The words work-life balance almost feels like a myth in most workplaces and it is an unsaid norm that is understood by everyone that work is priority and everything else comes second. What I find hard to understand is why can't we balance the two? Our work and life, after all who doesn't want to have both. In this context, millennials seem to have got their priorities straight and know exactly what they want. Demographers and researchers typically consider 'millennials' - the much talked about generation as having been born between the early 1980s to the mid - 1990s or early 2000s. It is believed that the millennials possess characteristics that are likely to have unique influence across industries, given the large population they represent.
Millennial workers, the group that companies say they are scrambling to attract and retain, are the most dissatisfied. Survey after survey, including the EY one, show that what millennials most want is flexibility in where, when and how they work. Millennials as well as men were most likely in the survey to say that they would take a pay cut, forgo a promotion or be willing to move to manage work-life demands better. Millennials attach the most importance to a good work/life balance. Companies that offer their employees opportunities to progress and a degree of flexibility (such as remote working possibilities) are also attractive to younger workers.
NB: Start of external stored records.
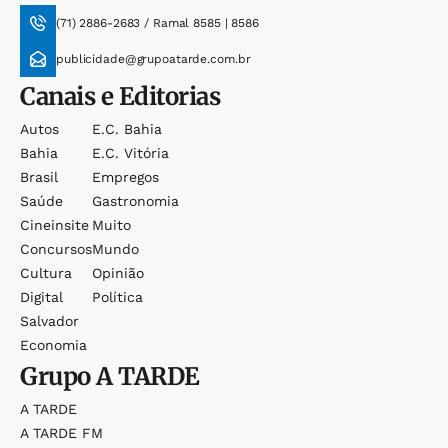
(71) 2886-2683 / Ramal 8585 | 8586
publicidade@grupoatarde.com.br
Canais e Editorias
Autos
E.c. Bahia
Bahia
E.c. Vitória
Brasil
Empregos
Saúde
Gastronomia
Cineinsite
Muito
Concursos
Mundo
Cultura
Opinião
Digital
Política
Salvador
Economia
Grupo
A TARDE
A TARDE
A TARDE FM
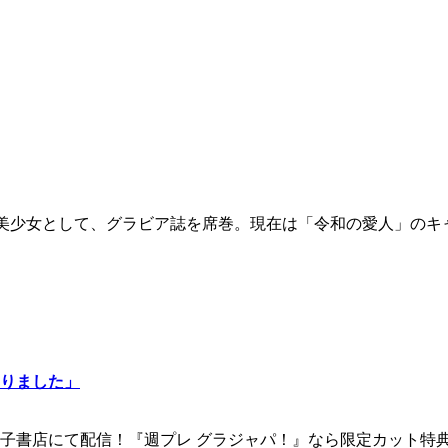
少女として、グラビア誌を席巻。現在は「令和の愛人」のキャッチ
りました」
子書店にて配信！『週プレ グラジャパ！』なら限定カット特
Yet the survey found that 1 in 6 reports suffering negative consequences for having a flexible schedule. Lack of flexibility was cited among the top reasons millennials quit jobs. And nearly 40 percent of young workers, male or female, are so unhappy with the lack of paid parental - leave policies that they say they would be willing to move to another country.
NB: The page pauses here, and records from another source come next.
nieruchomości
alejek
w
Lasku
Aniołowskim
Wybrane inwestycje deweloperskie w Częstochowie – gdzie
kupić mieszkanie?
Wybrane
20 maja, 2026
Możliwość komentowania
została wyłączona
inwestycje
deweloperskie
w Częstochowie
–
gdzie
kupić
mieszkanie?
It is important to understand that when millennials say work-life balance they don't mean work less and enjoy more, they meanwork differently and more flexibly. There's a big difference. It is really sad that having a work-life balance is not the norm in most workplaces and companies would see it as making it an exception if they did so. The choice that one needs to make in the workplace is between financial success and personal success and that is not the right kind of choice on should have to make. It is important to have a life outside the office too and be able to give time and attention to those.
It remains to be seen how quickly work norms are changing. But there is power in numbers. The millennials are a huge cohort of workers who value flexibility more than previous generations and it won't be too far when things would change for the better.
Adaption has always been a tough process, but not an impossible one definitely. I strongly believe that if we keep our minds open to new ways of thinking and doing, instead of desperately clinging to old ways of being and thinking, millennials can have a lasting positive impact on the way the workplace functions.